*WHAT NEEDS TO BE DONE*
Select, from the material below, each line with "item" in it.

>>

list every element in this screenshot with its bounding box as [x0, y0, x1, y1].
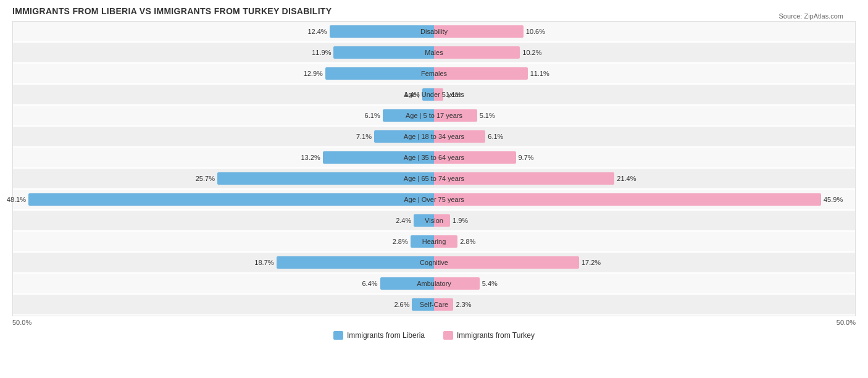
legend-box-turkey: [443, 331, 453, 340]
axis-right: 50.0%: [837, 319, 856, 326]
legend-item-turkey: Immigrants from Turkey: [443, 331, 535, 340]
right-value: 10.2%: [522, 49, 541, 56]
left-value: 6.4%: [362, 280, 378, 287]
right-bar: [434, 46, 520, 59]
left-value: 11.9%: [312, 49, 331, 56]
bar-container: 25.7% Age | 65 to 74 years 21.4%: [13, 170, 855, 187]
right-section: 45.9%: [434, 191, 855, 208]
right-value: 2.3%: [456, 301, 471, 308]
bar-label: Age | Over 75 years: [404, 196, 464, 203]
left-value: 48.1%: [7, 196, 26, 203]
left-value: 6.1%: [365, 112, 380, 119]
left-section: 48.1%: [13, 191, 434, 208]
bar-container: 7.1% Age | 18 to 34 years 6.1%: [13, 128, 855, 145]
bar-label: Males: [425, 49, 443, 56]
left-section: 6.4%: [13, 275, 434, 292]
right-value: 5.1%: [480, 112, 495, 119]
table-row: 25.7% Age | 65 to 74 years 21.4%: [13, 169, 855, 188]
right-section: 17.2%: [434, 254, 855, 271]
bar-container: 12.9% Females 11.1%: [13, 65, 855, 82]
left-section: 12.9%: [13, 65, 434, 82]
left-bar: [330, 25, 434, 38]
bar-label: Age | 35 to 64 years: [404, 154, 464, 161]
right-value: 10.6%: [526, 28, 545, 35]
right-value: 21.4%: [617, 175, 636, 182]
left-section: 18.7%: [13, 254, 434, 271]
table-row: 6.1% Age | 5 to 17 years 5.1%: [13, 106, 855, 125]
left-value: 12.4%: [307, 28, 327, 35]
right-value: 45.9%: [824, 196, 843, 203]
bar-container: 11.9% Males 10.2%: [13, 44, 855, 61]
bar-container: 12.4% Disability 10.6%: [13, 23, 855, 40]
table-row: 6.4% Ambulatory 5.4%: [13, 274, 855, 293]
legend: Immigrants from Liberia Immigrants from …: [12, 331, 856, 340]
left-section: 25.7%: [13, 170, 434, 187]
rows-wrapper: 12.4% Disability 10.6% 11.9% Males 10.2%: [12, 21, 856, 316]
table-row: 1.4% Age | Under 5 years 1.1%: [13, 85, 855, 104]
right-value: 9.7%: [519, 154, 534, 161]
bar-label: Hearing: [422, 238, 446, 245]
right-value: 1.9%: [453, 217, 468, 224]
left-section: 1.4%: [13, 86, 434, 103]
table-row: 48.1% Age | Over 75 years 45.9%: [13, 190, 855, 209]
bar-label: Age | 65 to 74 years: [404, 175, 464, 182]
right-bar: [434, 193, 821, 206]
bar-container: 6.1% Age | 5 to 17 years 5.1%: [13, 107, 855, 124]
right-section: 1.9%: [434, 212, 855, 229]
right-section: 9.7%: [434, 149, 855, 166]
bar-container: 2.4% Vision 1.9%: [13, 212, 855, 229]
left-section: 6.1%: [13, 107, 434, 124]
right-value: 17.2%: [582, 259, 601, 266]
bar-label: Age | 18 to 34 years: [404, 133, 464, 140]
left-value: 13.2%: [301, 154, 320, 161]
right-section: 10.6%: [434, 23, 855, 40]
right-value: 6.1%: [488, 133, 503, 140]
left-value: 2.6%: [394, 301, 409, 308]
table-row: 11.9% Males 10.2%: [13, 43, 855, 62]
left-value: 7.1%: [356, 133, 372, 140]
right-section: 2.3%: [434, 296, 855, 313]
legend-item-liberia: Immigrants from Liberia: [333, 331, 425, 340]
bar-label: Cognitive: [420, 259, 448, 266]
left-section: 2.4%: [13, 212, 434, 229]
left-bar: [277, 256, 434, 269]
right-section: 10.2%: [434, 44, 855, 61]
bar-container: 2.6% Self-Care 2.3%: [13, 296, 855, 313]
table-row: 12.9% Females 11.1%: [13, 64, 855, 83]
right-value: 2.8%: [460, 238, 475, 245]
right-value: 11.1%: [530, 70, 549, 77]
bar-label: Self-Care: [420, 301, 448, 308]
source-label: Source: ZipAtlas.com: [778, 12, 843, 20]
table-row: 2.4% Vision 1.9%: [13, 211, 855, 230]
left-value: 2.8%: [393, 238, 408, 245]
bar-label: Age | Under 5 years: [404, 91, 464, 98]
bar-container: 2.8% Hearing 2.8%: [13, 233, 855, 250]
legend-box-liberia: [333, 331, 343, 340]
legend-label-liberia: Immigrants from Liberia: [347, 331, 425, 340]
table-row: 2.8% Hearing 2.8%: [13, 232, 855, 251]
axis-left: 50.0%: [12, 319, 31, 326]
legend-label-turkey: Immigrants from Turkey: [457, 331, 535, 340]
right-section: 21.4%: [434, 170, 855, 187]
table-row: 7.1% Age | 18 to 34 years 6.1%: [13, 127, 855, 146]
right-value: 5.4%: [482, 280, 498, 287]
bar-label: Ambulatory: [417, 280, 451, 287]
table-row: 18.7% Cognitive 17.2%: [13, 253, 855, 272]
left-bar: [333, 46, 434, 59]
bar-container: 18.7% Cognitive 17.2%: [13, 254, 855, 271]
bar-label: Females: [421, 70, 447, 77]
left-section: 13.2%: [13, 149, 434, 166]
axis-labels: 50.0% 50.0%: [12, 319, 856, 326]
left-bar: [28, 193, 434, 206]
bar-container: 13.2% Age | 35 to 64 years 9.7%: [13, 149, 855, 166]
table-row: 2.6% Self-Care 2.3%: [13, 295, 855, 314]
chart-area: 12.4% Disability 10.6% 11.9% Males 10.2%: [12, 21, 856, 340]
bar-container: 1.4% Age | Under 5 years 1.1%: [13, 86, 855, 103]
bar-container: 6.4% Ambulatory 5.4%: [13, 275, 855, 292]
left-value: 18.7%: [254, 259, 273, 266]
right-section: 5.4%: [434, 275, 855, 292]
right-section: 5.1%: [434, 107, 855, 124]
left-bar: [325, 67, 434, 80]
table-row: 12.4% Disability 10.6%: [13, 22, 855, 41]
left-section: 7.1%: [13, 128, 434, 145]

<<

*TASK OUTPUT*
legend-item-turkey: Immigrants from Turkey: [443, 331, 535, 340]
legend-item-liberia: Immigrants from Liberia: [333, 331, 425, 340]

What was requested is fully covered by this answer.